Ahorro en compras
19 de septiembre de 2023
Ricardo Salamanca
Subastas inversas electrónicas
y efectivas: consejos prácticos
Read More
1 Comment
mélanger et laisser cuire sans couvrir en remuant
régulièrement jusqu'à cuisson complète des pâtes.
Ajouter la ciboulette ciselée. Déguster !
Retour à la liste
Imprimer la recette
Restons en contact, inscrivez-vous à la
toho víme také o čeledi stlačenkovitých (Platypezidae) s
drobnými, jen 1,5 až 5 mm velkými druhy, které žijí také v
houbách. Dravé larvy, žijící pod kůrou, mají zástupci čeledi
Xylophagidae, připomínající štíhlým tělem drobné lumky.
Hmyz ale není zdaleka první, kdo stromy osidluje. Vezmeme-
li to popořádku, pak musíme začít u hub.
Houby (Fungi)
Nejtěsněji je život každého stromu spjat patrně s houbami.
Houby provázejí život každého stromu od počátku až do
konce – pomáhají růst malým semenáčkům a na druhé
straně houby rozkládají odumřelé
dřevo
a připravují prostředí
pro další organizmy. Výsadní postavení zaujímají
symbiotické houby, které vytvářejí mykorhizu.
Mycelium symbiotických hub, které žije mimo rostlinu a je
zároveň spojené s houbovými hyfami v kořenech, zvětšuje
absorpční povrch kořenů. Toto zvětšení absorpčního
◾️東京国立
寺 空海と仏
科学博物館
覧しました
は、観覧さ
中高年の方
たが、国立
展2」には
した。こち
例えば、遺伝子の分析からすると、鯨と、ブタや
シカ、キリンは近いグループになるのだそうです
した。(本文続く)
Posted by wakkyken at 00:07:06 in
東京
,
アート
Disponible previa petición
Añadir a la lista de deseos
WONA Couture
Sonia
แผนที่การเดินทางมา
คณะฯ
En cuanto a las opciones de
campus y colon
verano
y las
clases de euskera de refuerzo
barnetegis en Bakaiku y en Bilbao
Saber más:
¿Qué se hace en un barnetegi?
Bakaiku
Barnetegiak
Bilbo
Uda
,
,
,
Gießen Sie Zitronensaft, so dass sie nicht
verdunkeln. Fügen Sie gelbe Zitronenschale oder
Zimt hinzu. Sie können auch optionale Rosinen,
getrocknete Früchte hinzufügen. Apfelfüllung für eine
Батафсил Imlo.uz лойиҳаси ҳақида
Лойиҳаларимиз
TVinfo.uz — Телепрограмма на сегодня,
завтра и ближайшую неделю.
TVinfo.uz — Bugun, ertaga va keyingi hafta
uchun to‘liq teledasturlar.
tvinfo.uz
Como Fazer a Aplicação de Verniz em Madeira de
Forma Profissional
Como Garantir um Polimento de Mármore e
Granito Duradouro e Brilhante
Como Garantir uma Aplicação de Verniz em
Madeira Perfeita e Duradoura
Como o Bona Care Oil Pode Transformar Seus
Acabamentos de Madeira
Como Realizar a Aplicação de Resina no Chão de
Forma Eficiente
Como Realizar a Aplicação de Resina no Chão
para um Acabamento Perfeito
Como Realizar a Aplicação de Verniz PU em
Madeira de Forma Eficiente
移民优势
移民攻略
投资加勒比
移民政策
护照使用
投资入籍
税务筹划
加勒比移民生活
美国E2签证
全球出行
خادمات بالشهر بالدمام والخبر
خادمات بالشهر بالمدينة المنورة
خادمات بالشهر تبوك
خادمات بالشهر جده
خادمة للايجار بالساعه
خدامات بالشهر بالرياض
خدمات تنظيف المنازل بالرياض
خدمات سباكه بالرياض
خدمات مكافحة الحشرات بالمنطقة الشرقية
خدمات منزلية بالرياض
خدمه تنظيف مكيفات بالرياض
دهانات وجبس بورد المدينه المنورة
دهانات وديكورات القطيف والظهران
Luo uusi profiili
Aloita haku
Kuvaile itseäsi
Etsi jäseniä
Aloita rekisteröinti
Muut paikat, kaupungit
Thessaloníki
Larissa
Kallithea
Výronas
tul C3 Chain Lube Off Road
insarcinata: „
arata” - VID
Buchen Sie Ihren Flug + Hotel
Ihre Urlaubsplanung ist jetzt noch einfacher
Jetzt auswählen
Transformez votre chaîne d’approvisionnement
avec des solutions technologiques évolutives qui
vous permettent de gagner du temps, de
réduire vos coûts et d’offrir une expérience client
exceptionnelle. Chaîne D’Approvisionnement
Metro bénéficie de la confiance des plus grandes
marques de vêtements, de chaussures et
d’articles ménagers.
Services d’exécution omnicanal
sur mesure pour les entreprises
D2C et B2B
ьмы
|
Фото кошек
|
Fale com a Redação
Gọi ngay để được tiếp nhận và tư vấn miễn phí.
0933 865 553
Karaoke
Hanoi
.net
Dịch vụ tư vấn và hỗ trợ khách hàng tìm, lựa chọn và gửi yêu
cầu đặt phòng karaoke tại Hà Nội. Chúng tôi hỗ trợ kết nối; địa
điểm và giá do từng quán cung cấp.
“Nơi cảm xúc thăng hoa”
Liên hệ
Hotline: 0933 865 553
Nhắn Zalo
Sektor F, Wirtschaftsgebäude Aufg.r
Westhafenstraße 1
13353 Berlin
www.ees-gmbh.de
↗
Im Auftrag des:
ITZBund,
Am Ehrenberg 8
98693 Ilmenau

☆ ☆ ☆ ☆ ☆

Work instructions
Please transcribe the records exactly from their first line through the line holding "Granito Duradouro e Brilhante", and leave out all others.

Problem solution
Ahorro en compras
19 de septiembre de 2023
Ricardo Salamanca
Subastas inversas electrónicas
y efectivas: consejos prácticos
Read More
1 Comment
mélanger et laisser cuire sans couvrir en remuant
régulièrement jusqu'à cuisson complète des pâtes.
Ajouter la ciboulette ciselée. Déguster !
Retour à la liste
Imprimer la recette
Restons en contact, inscrivez-vous à la
toho víme také o čeledi stlačenkovitých (Platypezidae) s
drobnými, jen 1,5 až 5 mm velkými druhy, které žijí také v
houbách. Dravé larvy, žijící pod kůrou, mají zástupci čeledi
Xylophagidae, připomínající štíhlým tělem drobné lumky.
Hmyz ale není zdaleka první, kdo stromy osidluje. Vezmeme-
li to popořádku, pak musíme začít u hub.
Houby (Fungi)
Nejtěsněji je život každého stromu spjat patrně s houbami.
Houby provázejí život každého stromu od počátku až do
konce – pomáhají růst malým semenáčkům a na druhé
straně houby rozkládají odumřelé
dřevo
a připravují prostředí
pro další organizmy. Výsadní postavení zaujímají
symbiotické houby, které vytvářejí mykorhizu.
Mycelium symbiotických hub, které žije mimo rostlinu a je
zároveň spojené s houbovými hyfami v kořenech, zvětšuje
absorpční povrch kořenů. Toto zvětšení absorpčního
◾️東京国立
寺 空海と仏
科学博物館
覧しました
は、観覧さ
中高年の方
たが、国立
展2」には
した。こち
例えば、遺伝子の分析からすると、鯨と、ブタや
シカ、キリンは近いグループになるのだそうです
した。(本文続く)
Posted by wakkyken at 00:07:06 in
東京
,
アート
Disponible previa petición
Añadir a la lista de deseos
WONA Couture
Sonia
แผนที่การเดินทางมา
คณะฯ
En cuanto a las opciones de
campus y colon
verano
y las
clases de euskera de refuerzo
barnetegis en Bakaiku y en Bilbao
Saber más:
¿Qué se hace en un barnetegi?
Bakaiku
Barnetegiak
Bilbo
Uda
,
,
,
Gießen Sie Zitronensaft, so dass sie nicht
verdunkeln. Fügen Sie gelbe Zitronenschale oder
Zimt hinzu. Sie können auch optionale Rosinen,
getrocknete Früchte hinzufügen. Apfelfüllung für eine
Батафсил Imlo.uz лойиҳаси ҳақида
Лойиҳаларимиз
TVinfo.uz — Телепрограмма на сегодня,
завтра и ближайшую неделю.
TVinfo.uz — Bugun, ertaga va keyingi hafta
uchun to‘liq teledasturlar.
tvinfo.uz
Como Fazer a Aplicação de Verniz em Madeira de
Forma Profissional
Como Garantir um Polimento de Mármore e
Granito Duradouro e Brilhante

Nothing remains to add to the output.